Feel free to reach out on Twitter or through the comments.

 

 

Kubernetes – ServiceAccounts

serviceAccounts are a relatively unknown entity within Kubernetes. Everyone has heard of them, everyone has likely added them to –admission-control on the ApiServer but few have actually configured or used them. Being guilty of this myself for quite some time I figured I would give a brief idea on why they are important and how they can be used.

serviceAccounts are for any process running inside a pod that needs access the Kubernetes API OR to a secret. Is it mandatory to access a Kubernetes Secret? No. Is it recommended, you bet. Not having serviceAccounts active through –admission-control can also leave a big gaping security hole in your platform.
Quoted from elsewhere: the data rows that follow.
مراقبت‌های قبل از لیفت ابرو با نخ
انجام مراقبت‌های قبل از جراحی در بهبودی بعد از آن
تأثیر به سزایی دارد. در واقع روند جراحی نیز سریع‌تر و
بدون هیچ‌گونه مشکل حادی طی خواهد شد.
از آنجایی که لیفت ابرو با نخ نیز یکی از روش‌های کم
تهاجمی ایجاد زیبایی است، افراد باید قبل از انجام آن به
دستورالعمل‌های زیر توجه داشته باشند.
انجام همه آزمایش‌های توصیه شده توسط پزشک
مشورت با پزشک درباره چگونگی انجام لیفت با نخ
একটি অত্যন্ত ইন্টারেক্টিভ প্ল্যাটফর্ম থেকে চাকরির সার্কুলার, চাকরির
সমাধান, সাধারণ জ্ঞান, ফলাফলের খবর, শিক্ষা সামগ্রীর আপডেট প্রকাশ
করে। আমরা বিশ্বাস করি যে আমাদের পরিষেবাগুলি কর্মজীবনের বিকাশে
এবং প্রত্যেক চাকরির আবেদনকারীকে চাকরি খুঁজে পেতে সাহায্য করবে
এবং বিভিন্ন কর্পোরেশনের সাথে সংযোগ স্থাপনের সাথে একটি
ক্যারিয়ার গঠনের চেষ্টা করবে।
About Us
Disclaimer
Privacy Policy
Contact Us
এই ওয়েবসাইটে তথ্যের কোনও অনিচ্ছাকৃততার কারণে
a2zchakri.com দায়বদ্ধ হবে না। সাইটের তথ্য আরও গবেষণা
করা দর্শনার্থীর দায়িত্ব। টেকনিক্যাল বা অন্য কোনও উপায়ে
So make sure its active.

Here is the high-level-

  1. serviceAccounts are tied to Namespaces.
  2. Kubernetes Secrets can be tied to serviceAccounts and thus limited to specific NameSpaces.
  3. If non are specified, a ‘default’ with relatively limited access will be supplied on NameSpace create.
  4. Policies can be placed on serviceAccounts to add/remove API access.
  5. serviceAccounts can be specified during Pod or RC creation.
  6. In order to change the serviceAccount for a Pod, a restart of the Pod is necessary.
  7. serviceAccount must be created prior to use in a Pod.
  8. serviceAccount Tokens are used to allow a serviceAccounts to access a Kubernetes Secret.
  9. Using ImagePullSecrets for various Container Registries can be done with serviceAccounts.

 

Creating a custom serviceAccount is dead simple. Below is a yaml file to do so.

apiVersion: v1
kind: ServiceAccount
metadata:
  name: pulse

 

And creating a policy for a serviceAccount isn’t too bad either.

(NOTE: must have –authorization-mode=ABAC set for Authorization plugin)
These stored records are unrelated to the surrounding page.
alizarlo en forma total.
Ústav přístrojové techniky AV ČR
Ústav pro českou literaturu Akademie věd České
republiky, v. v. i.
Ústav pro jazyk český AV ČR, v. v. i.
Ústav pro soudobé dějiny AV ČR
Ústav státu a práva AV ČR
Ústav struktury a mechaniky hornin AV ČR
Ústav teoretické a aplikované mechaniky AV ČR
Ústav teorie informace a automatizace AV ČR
Screen Shot 2016-04-15 at 7.52.44 PM

 

Now we have a serviceAccount named Pulse and we’ve applied a policy that allows Kube API ReadOnly access to view events related to the Pulse Namespace.

Now lets associate a Secret with this Pulse serviceAccount.

apiVersion: v1
kind: Secret
metadata:
  name: pulse-secret
  annotations: 
    kubernetes.io/service-account.name: pulse
type: kubernetes.io/service-account-token
type: Opaque
data:
  password: eUiXZDFIOPU2ErTmCg==
  username: my_special_user_name

Ok now we have a Secret that is only accessible from a process running in the Pulse namespace that is using the pulse serviceAccount.

Name:   pulse-secret
Namespace:  pulse
Annotations:  kubernetes.io/service-account.name=pulse,kubernetes.io/service-account.uid=930e6ia5-35cf-5gi5-8d06-00549fi45306

Type: kubernetes.io/service-account-token

Data
====
ca.crt: 1452 bytes
token: some_token_for_pulse_serviceaccount

Which brings me to my next point. You can have multiple serviceAccounts per Namespace. This means granularity in what processes you allow access to various pieces of the Kubernetes API AND what processes WITHIN a namespace you want to have access to a Secret.

In closing, serviceAccounts can be granular, they can limit access to Secrets, when combined with abac policies they can provide specific access to the Kube API and they are fairly easy to use and consume.